Abstract

A fluorescence quenching model using copper(II) ion (Cu²⁺) ion selective electrode (Cu-ISE) is developed. It uses parallel factor analysis (PARAFAC) to model fluorescence excitation-emission matrices (EEMs) of humic acid (HA) samples titrated with Cu²⁺ to resolve fluorescence response of fluorescent components to Cu²⁺ titration. Meanwhile, Cu-ISE is employed to monitor free Cu²⁺ concentration ([Cu]) at each titration step. The fluorescence response of each component is fit individually to a nonlinear function of [Cu] to find the Cu²⁺ conditional stability constant for that component. This approach differs from other fluorescence quenching models, including the most up-to-date multi-response model that has a problematic assumption on Cu²⁺ speciation, i.e., an assumption that total Cu²⁺ present in samples is a sum of [Cu] and those bound by fluorescent components without taking into consideration the contribution of non-fluorescent organic ligands and inorganic ligands to speciation of Cu²⁺. This paper employs the new approach to investigate Cu²⁺ binding by Pahokee peat HA (PPHA) at pH values of 6.0, 7.0, and 8.0 buffered by phosphate or without buffer. Two fluorescent components (C1 and C2) were identified by PARAFAC. For the new quenching model, the conditional stability constants (logK₁ and logK₂) of the two components all increased with increasing pH. In buffered solutions, the new quenching model reported logK₁ = 7.11, 7.89, 8.04 for C1 and logK₂ = 7.04, 7.64, 8.11 for C2 at pH 6.0, 7.0, and 8.0, respectively, nearly two log units higher than the results of the multi-response model.

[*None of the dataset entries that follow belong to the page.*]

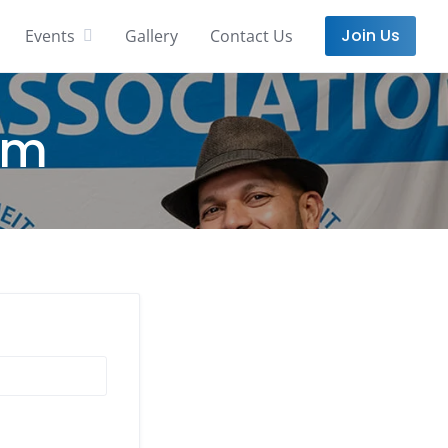
Join Us
Events
Gallery
Contact Us
rm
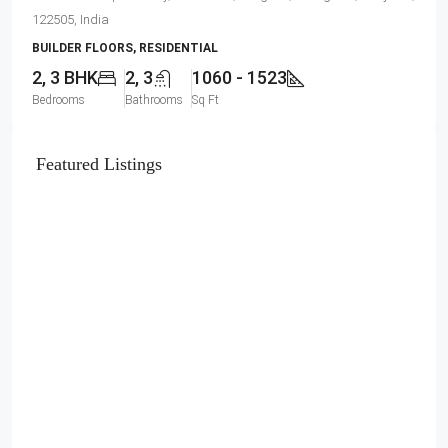
122505, India
BUILDER FLOORS, RESIDENTIAL
2, 3 BHK
2, 3
1060 - 1523
Bedrooms
Bathrooms
Sq Ft
Featured Listings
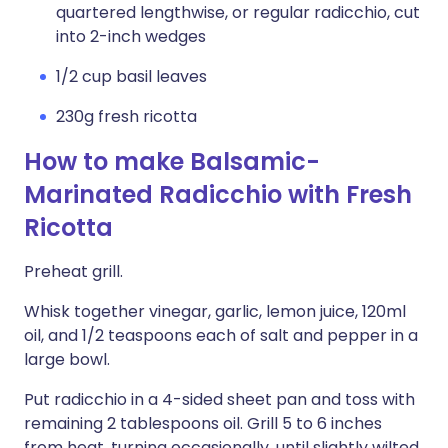
quartered lengthwise, or regular radicchio, cut
into 2-inch wedges
1/2 cup basil leaves
230g fresh ricotta
How to make Balsamic-
Marinated Radicchio with Fresh
Ricotta
Preheat grill.
Whisk together vinegar, garlic, lemon juice, 120ml
oil, and 1/2 teaspoons each of salt and pepper in a
large bowl.
Put radicchio in a 4-sided sheet pan and toss with
remaining 2 tablespoons oil. Grill 5 to 6 inches
from heat, turning occasionally, until slightly wilted,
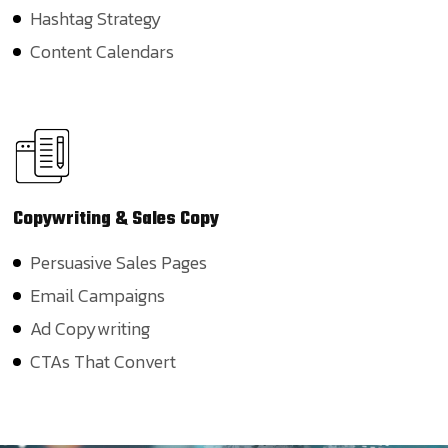
Hashtag Strategy
Content Calendars
Copywriting
& Sales Copy
Persuasive Sales Pages
Email Campaigns
Ad Copywriting
CTAs That Convert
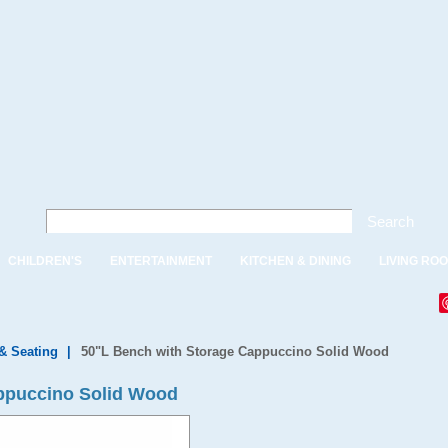
Search
CHILDREN'S
ENTERTAINMENT
KITCHEN & DINING
LIVING RO
& Seating
|
50"L Bench with Storage Cappuccino Solid Wood
ppuccino Solid Wood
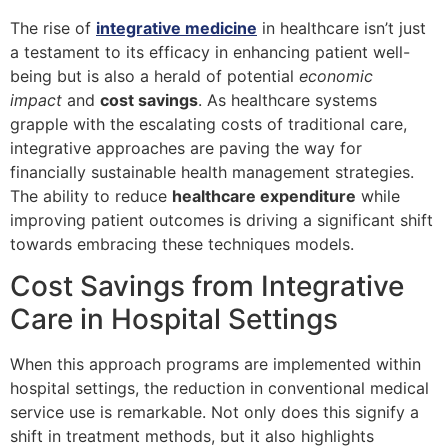
The rise of
integrative medicine
in healthcare isn’t just
a testament to its efficacy in enhancing patient well-
being but is also a herald of potential
economic
impact
and
cost savings
. As healthcare systems
grapple with the escalating costs of traditional care,
integrative approaches are paving the way for
financially sustainable health management strategies.
The ability to reduce
healthcare expenditure
while
improving patient outcomes is driving a significant shift
towards embracing these techniques models.
Cost Savings from Integrative
Care in Hospital Settings
When this approach programs are implemented within
hospital settings, the reduction in conventional medical
service use is remarkable. Not only does this signify a
shift in treatment methods, but it also highlights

Without buffer, logK₁ and logK₂ decreased but were still high (>7) at pH 8.0 (logK₁ = 7.54, logK₂ = 7.95), and all the values were at least 0.5 log unit higher than those (4.83 ~ 5.55) of the multi-response model. These observations indicate that the new quenching model is more intrinsically sensitive than the multi-response model in revealing strong fluorescent binding sites of PPHA in different experimental conditions. The new model was validated by testing it with a mixture of two fluorescing Cu²⁺ chelating organic compounds, i.e., l-tryptophan and salicylic acid mixed with one non-fluorescent binding compound oxalic acid titrated with Cu²⁺ at pH 5.0.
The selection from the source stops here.